14日(日本時間15日)のオランダ戦(2△2)で、途中出場から劇的な同点弾を演出したFW小川航基(28)=NEC=は16日、U―19日本代表と非公開で行われた練習試合でゴール。驚異的な得点力を誇り、初戦で勢いに乗ったストライカーが、第2戦のチュニジア戦で正真正銘のW杯初得点を決める。
日本を救った魂のアシストから一夜明け、FW小川がチュニジア戦に弾みをつける得点を決めた。初戦オランダ戦(2△2)の翌日(15日)に行われたU―19日本代表との非公開での練習試合で一撃。FW塩貝との連係から生まれたエリア外からのシュートだったことを明かし「意思疎通のあったいいゴール。コンディションもメンタル状況もすごくいい」と充実した表情を浮かべた。
初戦の“認定ゴール”への反響も大きかった。オランダ戦では1―2の後半44分に右CKを完璧に合わせたヘディングシュートが正面のMF鎌田の頭に当たってネットを揺らした。改めて映像を見返し「触ってなかったら、もしかしたら止められてたかもしれない。だから(鎌田)大地君のゴール」と笑顔で主役を譲ったが、「お世話になった人たちがすごく喜んでくれたことがうれしいし、涙を流してくれる人もいると聞いて、こういうところに立てていることを誇りに思う」。W杯という舞台の大きさを再確認した。
日本代表では16試合、合計713分の出場時間で11得点。90分に換算すると1試合約1・4得点の驚異的なペースだ。仮にチュニジア戦で先発すれば、森保ジャパンの得点の可能性はグッと高まる。

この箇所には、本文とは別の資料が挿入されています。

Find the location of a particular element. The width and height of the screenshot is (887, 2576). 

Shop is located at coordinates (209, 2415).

W杯壮行試合の5月31日のアイスランド戦では途中出場からゴールを決め、オランダ戦でも存在感を発揮。森保ジャパンの切り札として期待は大きい。「スポットライトを当ててもらえるのであればすごくうれしいですし、絶対に一番活躍するというか、どんな時間を与えられたとしても、自分が一番インパクトを残すんだって思いでこのW杯に臨んでいる。ここからが大事」とゴールへの思いを隠すことはしない。誰もが認めるゴール嗅覚で、日本の勝利のために戦う。(後藤 亮太)

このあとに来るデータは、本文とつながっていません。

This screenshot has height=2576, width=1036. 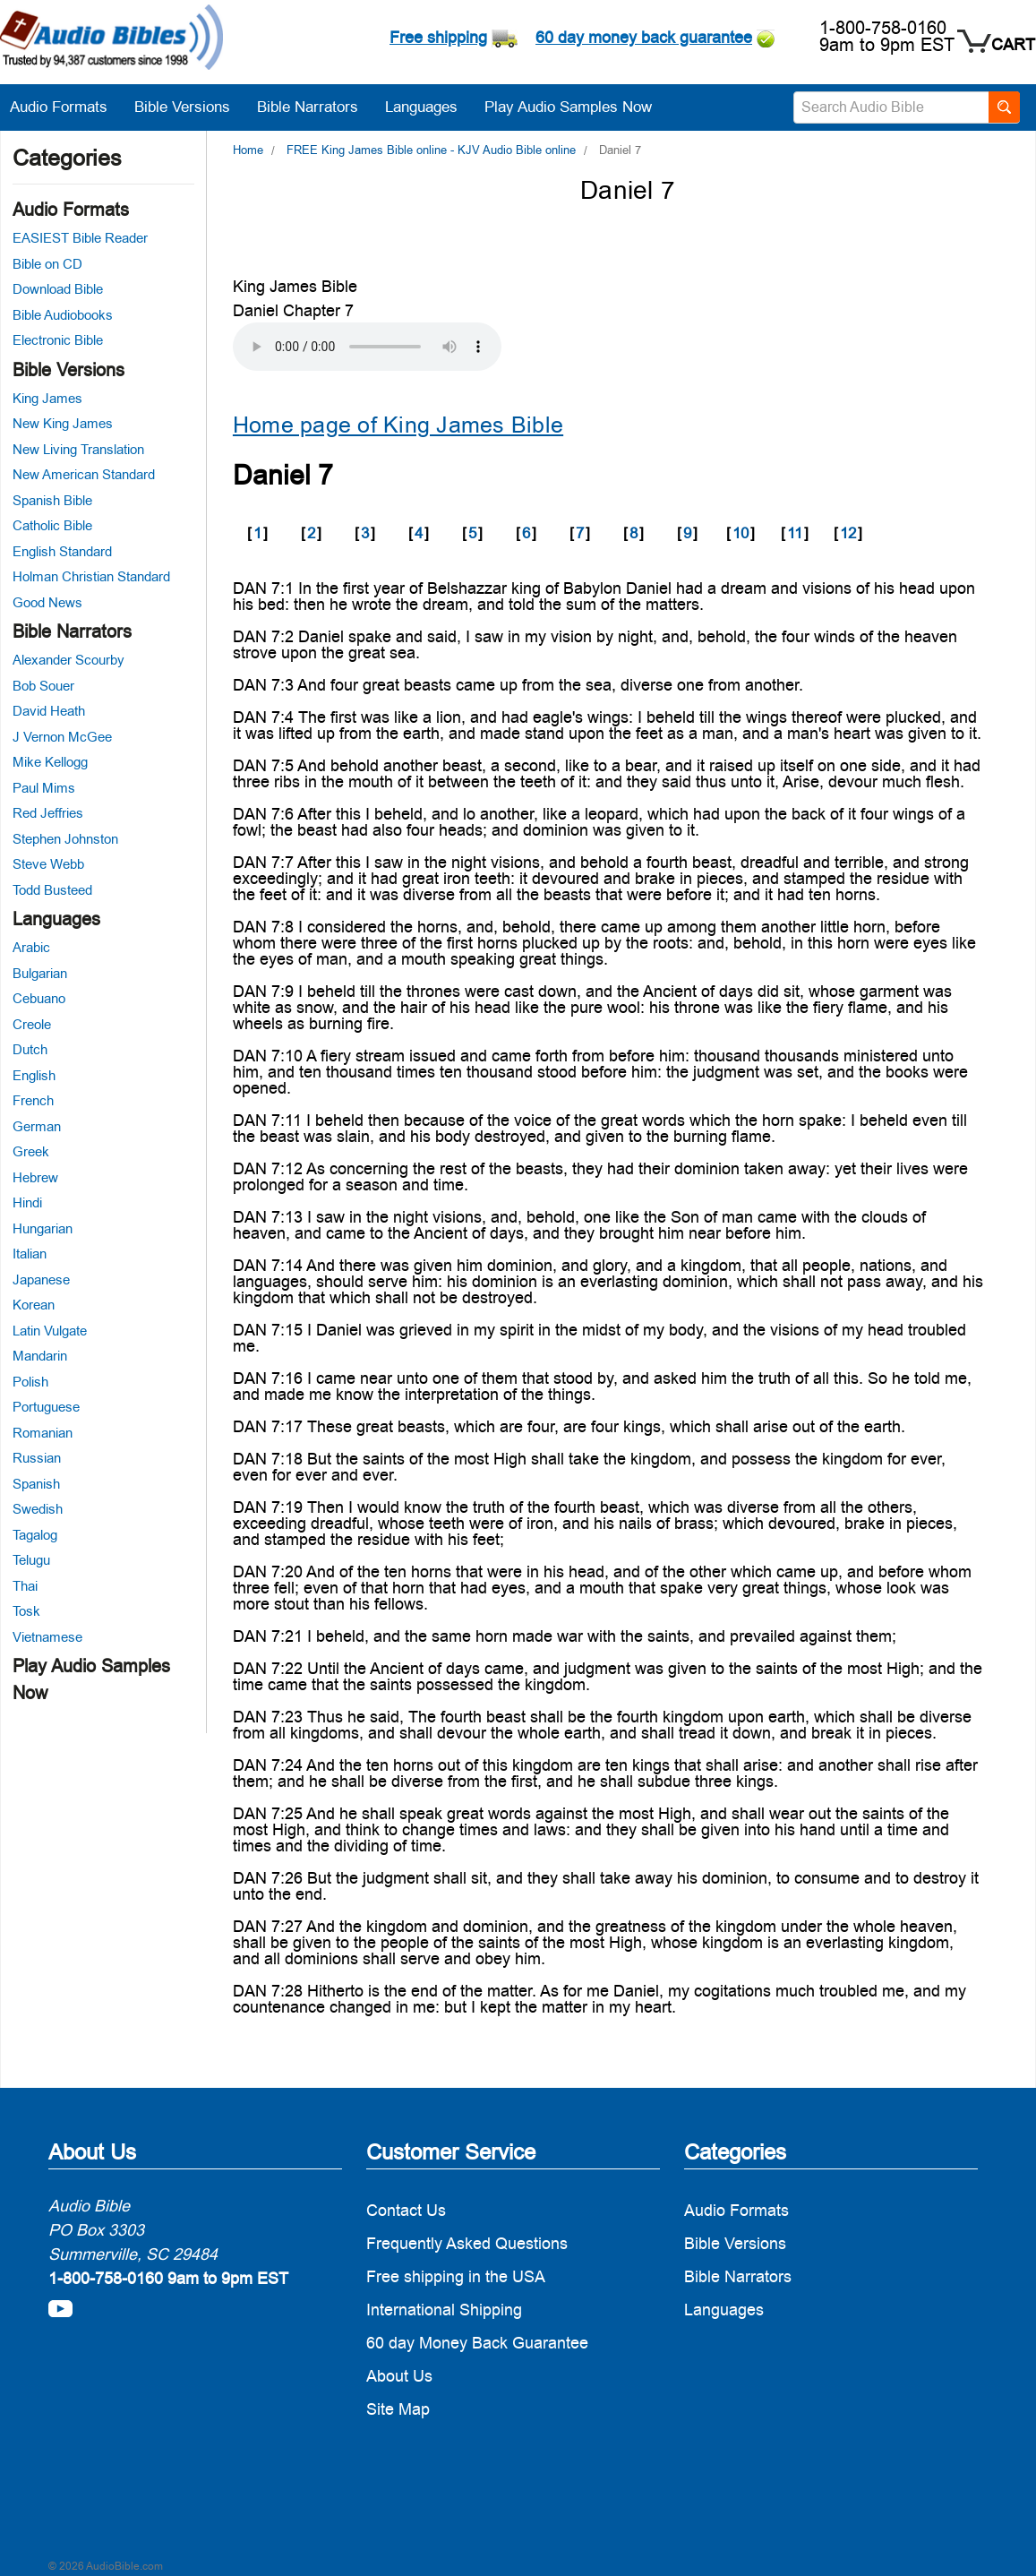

◆世界的ストライカーの90分換算での得点力 ドイツ1部バイエルンのイングランド代表FWケインは、25―26シーズンのリーグ31試合でトップの36得点を記録。90分での平均得点は驚異の1・36を記録した。プレミアリーグ得点王でマンチェスターCのノルウェー代表FWハーランドは35試合27得点で0・82、スペイン1部得点王でRマドリードのフランス代表FWエムバペは31試合25得点で0・86だった。